Она молча положила голову на мою грудь и задумалась.

Что я чувствовал? Не все ли равно теперь… Я женюсь, уеду с ней в провинцию…

— Ты переедешь ко мне или наймешь новую квартиру?

— Что скажут, Наташа? Не успели похоронить… потерпи: недолго, да и экзамены…

— Как хочешь…

Мы совсем перестали ссориться с Наташей.

— До пасхи зайдешь?

— Заниматься надо, Наташа… и… память его, так сказать, почтим…

— Как хочешь… Может быть, к заутрени пойдем?

— Если не попаду к заутрени, то на весь первый день приду.

X

На первый день я пришел очень рано. Наташа не ждала меня и встретила встревоженная, оживленная.

— Что это?

На столе лежали бриллиантовая брошка, браслет…

— Представь себе, — растерянно заговорила она, — я только что получила вот эти подарки от того… другого… он, знаешь, такой жалкий… как сумасшедший… прислал и умоляет принять в память прошлого вот это и это кольцо.

Она показала кольцо на мизинце. Точно налетевшим вдруг вихрем засыпало глаза, сорвало шляпу.

— Одно из двух: или эти подарки вы принимаете, и я ухожу, — или вы отсылаете их сейчас же с посыльным ему обратно, и я остаюсь.

— Но, послушай…

Я взялся за шапку.

Она бросилась ко мне, схватила за руку и потащила к дивану.

Посадила и сама, сев рядом, начала говорить.

Я не слушал. Кровь бурлила, застучала в висках, в ушах. Когда она, наконец, кончила, я, встав, ледяным голосом спросил:

— Угодно отправить это назад?

Тогда она закричала:

— Ты злой, злой!

— Угодно отправить вещи?

— Эгоист, отвратительный эгоист, со своей химерной вечной любовью. Глупая, гнусная вечная любовь! Из-за нее можно оскорблять безнаказанно, превращать в ад настоящее и самому превратиться в конце концов в отвратительную куклу из музея с бабушкиной прописью в руках: «Что скажут». Несмотря на твою молодость, от тебя уже теперь веет такой затхлостью, как будто тебе уже двести, триста, тысячу лет.

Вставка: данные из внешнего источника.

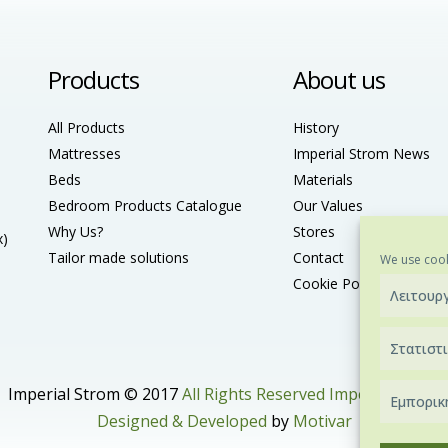
Products
About us
All Products
History
Mattresses
Imperial Strom News
Beds
Materials
Bedroom Products Catalogue
Our Values
Why Us?
Stores
x)
Tailor made solutions
Contact
We use cook
Cookie Policy (ΕU)
Λειτουρ
Στατιστ
Imperial Strom © 2017
All Rights Reserved Imperial Strom
Εμπορικ
Designed & Developed
by
Motivar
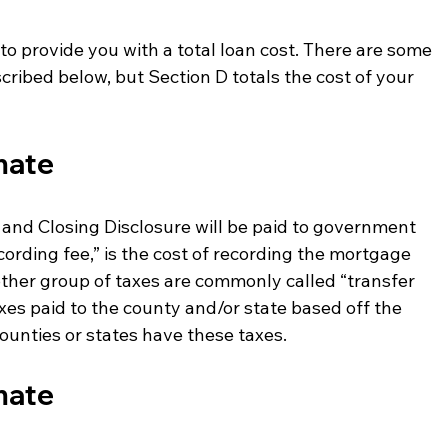
C to provide you with a total loan cost. There are some 
escribed below, but Section D totals the cost of your 
mate
and Closing Disclosure will be paid to government 
cording fee,” is the cost of recording the mortgage 
ther group of taxes are commonly called “transfer 
xes paid to the county and/or state based off the 
counties or states have these taxes. 
mate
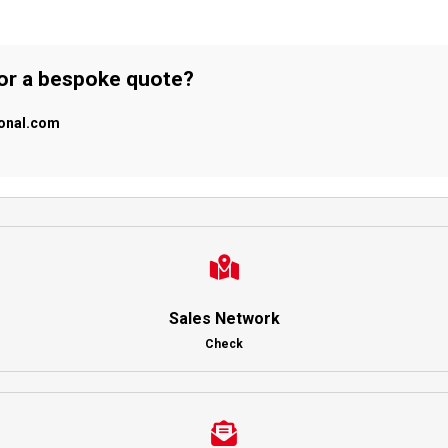
 or a bespoke quote?
ional.com
Sales Network
Check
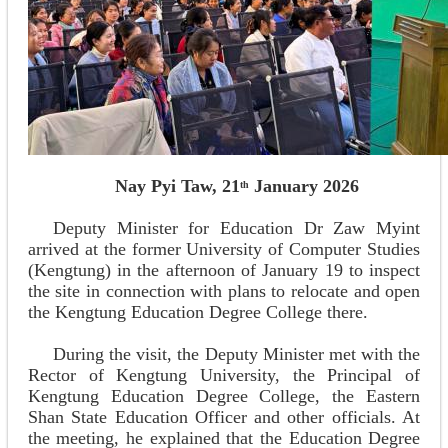
Nay Pyi Taw, 21
January 2026
th
Deputy Minister for Education Dr Zaw Myint
arrived at the former University of Computer Studies
(Kengtung) in the afternoon of January 19 to inspect
the site in connection with plans to relocate and open
the Kengtung Education Degree College there.
During the visit, the Deputy Minister met with the
Rector of Kengtung University, the Principal of
Kengtung Education Degree College, the Eastern
Shan State Education Officer and other officials. At
the meeting, he explained that the Education Degree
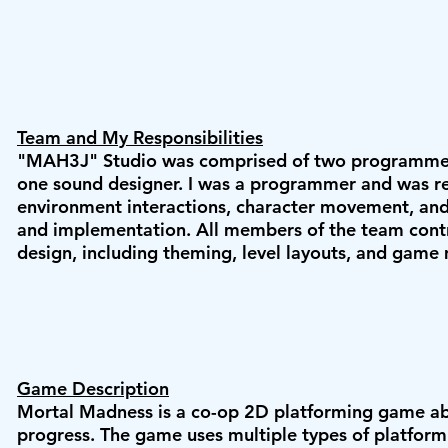
Team and My Responsibilities
"MAH3J" Studio was comprised of two programmers
one sound designer. I was a programmer and was re
environment interactions, character movement, and 
and implementation. All members of the team cont
design, including theming, level layouts, and game
Game Description
Mortal Madness is a co-op 2D platforming game ab
progress. The game uses multiple types of platfor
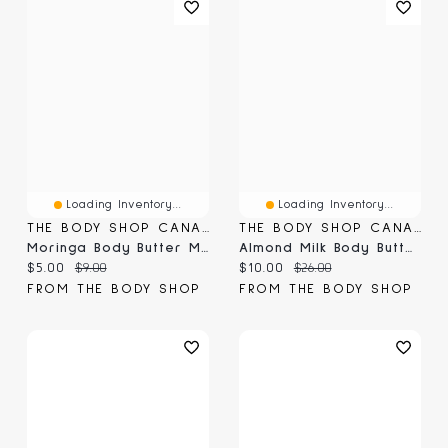
Loading Inventory...
Loading Inventory...
THE BODY SHOP CANADA
THE BODY SHOP CANADA
Moringa Body Butter Mini
Almond Milk Body Butter
Current price:
Original price:
Current price:
Original price:
$5.00
$9.00
$10.00
$26.00
FROM THE BODY SHOP
FROM THE BODY SHOP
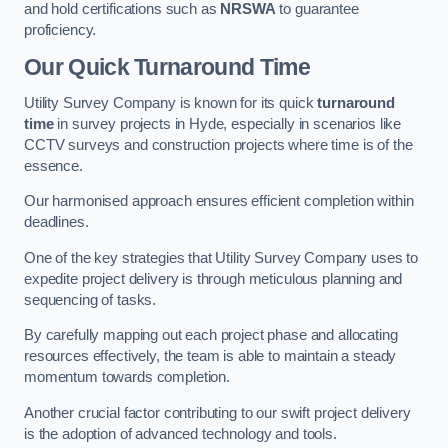
and hold certifications such as
NRSWA
to guarantee
proficiency.
Our Quick Turnaround Time
Utility Survey Company is known for its quick
turnaround
time
in survey projects in Hyde, especially in scenarios like
CCTV surveys and construction projects where time is of the
essence.
Our harmonised approach ensures efficient completion within
deadlines.
One of the key strategies that Utility Survey Company uses to
expedite project delivery is through meticulous planning and
sequencing of tasks.
By carefully mapping out each project phase and allocating
resources effectively, the team is able to maintain a steady
momentum towards completion.
Another crucial factor contributing to our swift project delivery
is the adoption of advanced technology and tools.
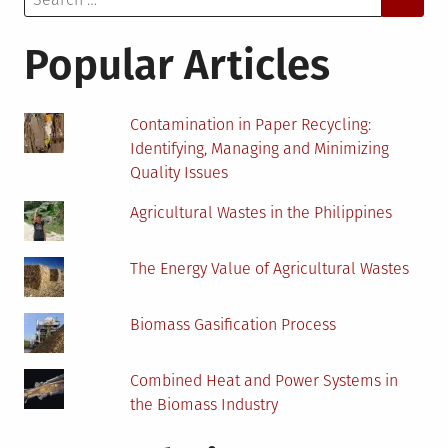
for:
Globe
Popular Articles
Contamination in Paper Recycling:
Identifying, Managing and Minimizing
Quality Issues
Agricultural Wastes in the Philippines
The Energy Value of Agricultural Wastes
Biomass Gasification Process
Combined Heat and Power Systems in
the Biomass Industry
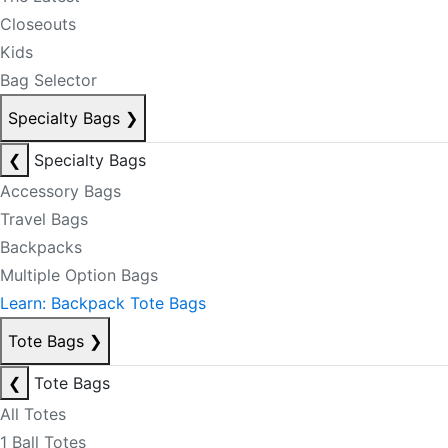
Closeouts
Kids
Bag Selector
Specialty Bags
❯
❮
Specialty Bags
Accessory Bags
Travel Bags
Backpacks
Multiple Option Bags
Learn: Backpack Tote Bags
Tote Bags
❯
❮
Tote Bags
All Totes
1 Ball Totes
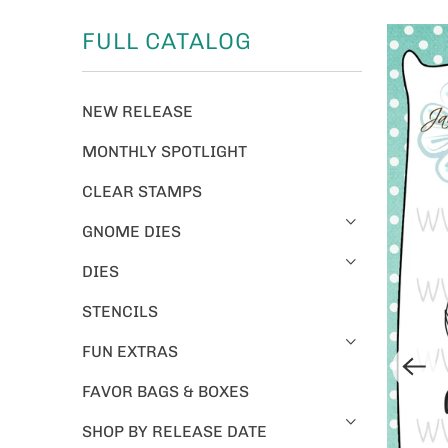
FULL CATALOG
NEW RELEASE
MONTHLY SPOTLIGHT
CLEAR STAMPS
GNOME DIES
DIES
STENCILS
FUN EXTRAS
FAVOR BAGS & BOXES
SHOP BY RELEASE DATE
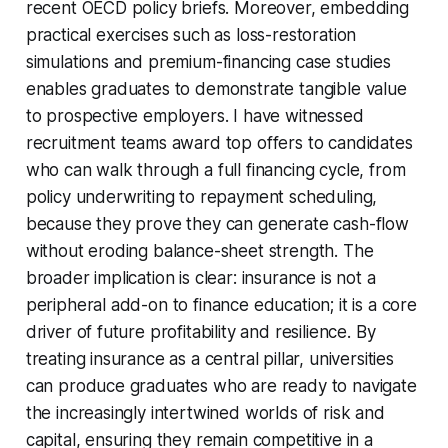
recent OECD policy briefs. Moreover, embedding
practical exercises such as loss-restoration
simulations and premium-financing case studies
enables graduates to demonstrate tangible value
to prospective employers. I have witnessed
recruitment teams award top offers to candidates
who can walk through a full financing cycle, from
policy underwriting to repayment scheduling,
because they prove they can generate cash-flow
without eroding balance-sheet strength. The
broader implication is clear: insurance is not a
peripheral add-on to finance education; it is a core
driver of future profitability and resilience. By
treating insurance as a central pillar, universities
can produce graduates who are ready to navigate
the increasingly intertwined worlds of risk and
capital, ensuring they remain competitive in a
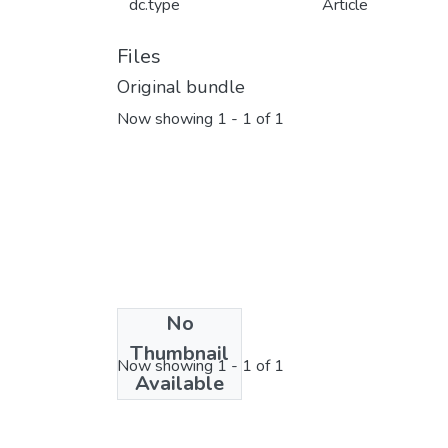
dc.type
Article
Files
Original bundle
Now showing
1 - 1 of 1
No
License bundle
Thumbnail
Now showing
1 - 1 of 1
Available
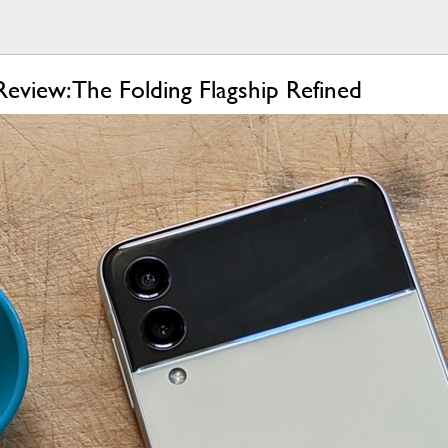
eview: The Folding Flagship Refined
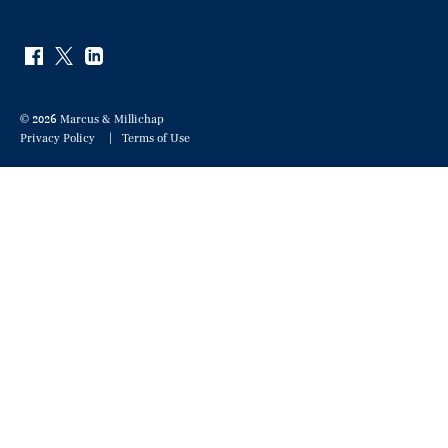
© 2026 Marcus & Millichap
Privacy Policy
Terms of Use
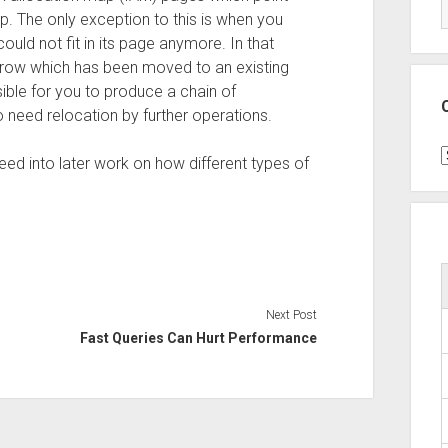
. The only exception to this is when you
ld not fit in its page anymore. In that
e row which has been moved to an existing
ible for you to produce a chain of
o need relocation by further operations.
C
feed into later work on how different types of
Next Post
Fast Queries Can Hurt Performance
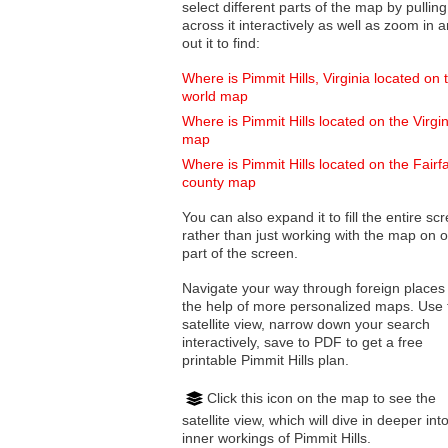
select different parts of the map by pulling
across it interactively as well as zoom in and
out it to find:
Where is Pimmit Hills, Virginia located on 
world map
Where is Pimmit Hills located on the Virgin
map
Where is Pimmit Hills located on the Fairf
county map
You can also expand it to fill the entire sc
rather than just working with the map on 
part of the screen.
Navigate your way through foreign places
the help of more personalized maps. Use 
satellite view, narrow down your search
interactively, save to PDF to get a free
printable Pimmit Hills plan.
Click this icon on the map to see the
satellite view, which will dive in deeper int
inner workings of Pimmit Hills.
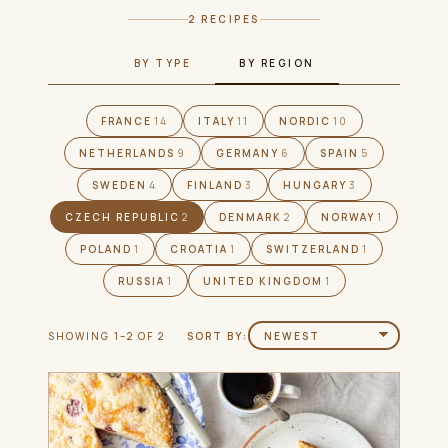
2 RECIPES
BY TYPE
BY REGION
FRANCE
14
ITALY
11
NORDIC
10
NETHERLANDS
9
GERMANY
6
SPAIN
5
SWEDEN
4
FINLAND
3
HUNGARY
3
CZECH REPUBLIC
2
DENMARK
2
NORWAY
1
POLAND
1
CROATIA
1
SWITZERLAND
1
RUSSIA
1
UNITED KINGDOM
1
SHOWING 1–2 OF 2
SORT BY:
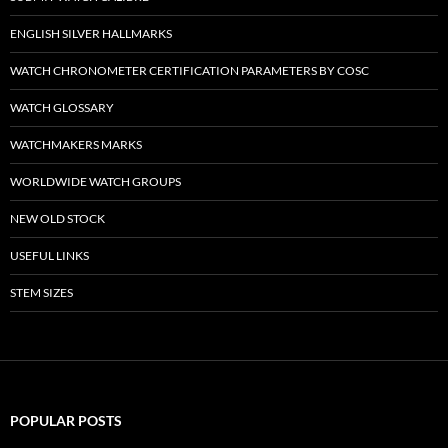
ENGLISH SILVER HALLMARKS
WATCH CHRONOMETER CERTIFICATION PARAMETERS BY COSC
WATCH GLOSSARY
WATCHMAKERS MARKS
WORLDWIDE WATCH GROUPS
NEW OLD STOCK
USEFUL LINKS
STEM SIZES
POPULAR POSTS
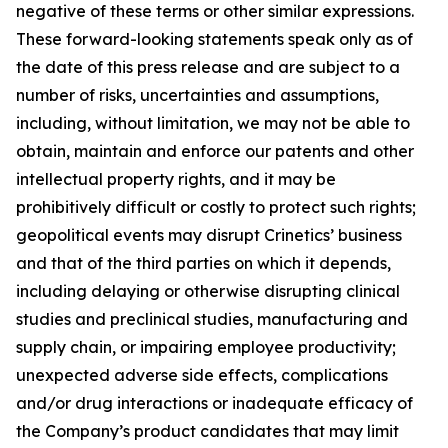
negative of these terms or other similar expressions.
These forward-looking statements speak only as of
the date of this press release and are subject to a
number of risks, uncertainties and assumptions,
including, without limitation, we may not be able to
obtain, maintain and enforce our patents and other
intellectual property rights, and it may be
prohibitively difficult or costly to protect such rights;
geopolitical events may disrupt Crinetics’ business
and that of the third parties on which it depends,
including delaying or otherwise disrupting clinical
studies and preclinical studies, manufacturing and
supply chain, or impairing employee productivity;
unexpected adverse side effects, complications
and/or drug interactions or inadequate efficacy of
the Company’s product candidates that may limit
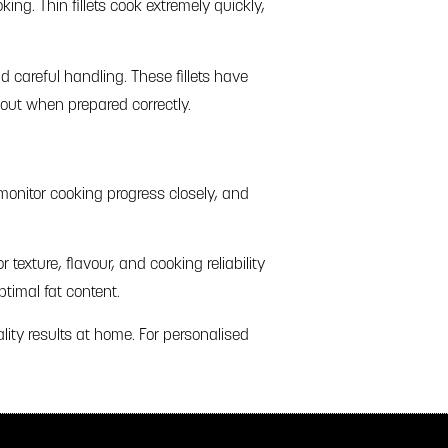
ng. Thin fillets cook extremely quickly,
d careful handling. These fillets have
 out when prepared correctly.
monitor cooking progress closely, and
 texture, flavour, and cooking reliability
timal fat content.
lity results at home. For personalised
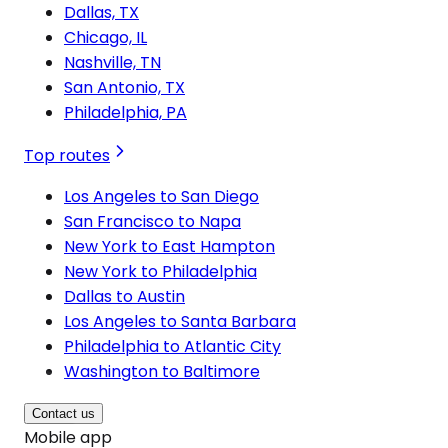
Dallas, TX
Chicago, IL
Nashville, TN
San Antonio, TX
Philadelphia, PA
Top routes
Los Angeles to San Diego
San Francisco to Napa
New York to East Hampton
New York to Philadelphia
Dallas to Austin
Los Angeles to Santa Barbara
Philadelphia to Atlantic City
Washington to Baltimore
Contact us
Mobile app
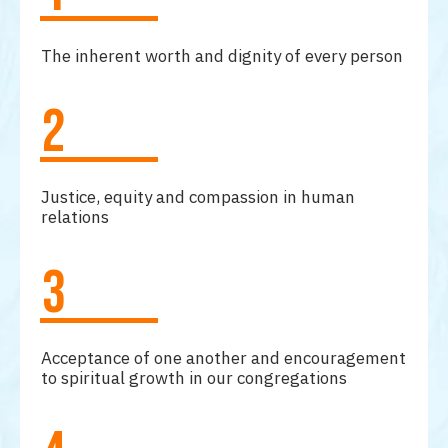
The inherent worth and dignity of every person
2
Justice, equity and compassion in human
relations
3
Acceptance of one another and encouragement
to spiritual growth in our congregations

— Может быть, довольно на сегодня, Наташа? — сказал я, опять беря шапку.

Она молчала, а я уходил.

Она вскочила и крикнула, когда я был уже в дверях:

— Но я ведь отправляю же эти вещи!

Раздражение, злость в голосе… И я ушел… Она крикнула:

— Ну, и убирайся!

XI

И вот я дома и в отвратительном расположении духа, как человек, собравшийся совершенно иначе провести свой день.

Теперь весь этот день в моем распоряжении. И прежде так бывало, но от меня зависело, как распорядиться им. А теперь… теперь… я хотел провести этот день с ней.

А она, может быть, проведет его… проведет? Неужели она способна на это?.. кто она?

Я стоял перед окном и напряженно сквозь окна смотрел на улицу. Мокрый весенний снег большими хлопьями падал на землю, и по улицам торопливо проходили облепленные снегом белые мохнатые фигуры. Вот так праздник. Хорошо бы очутиться теперь на родине: там давно тепло, солнце, там забыть всю эту серую прозу.

Нельзя забыть. Болит, и мысль напряженно работает.

Почему не пойти к ней?

Я оставляю без ответа этот вопрос. Уподобиться тому? Нет уж… Она оскорбила, она, если захочет, найдет дорогу.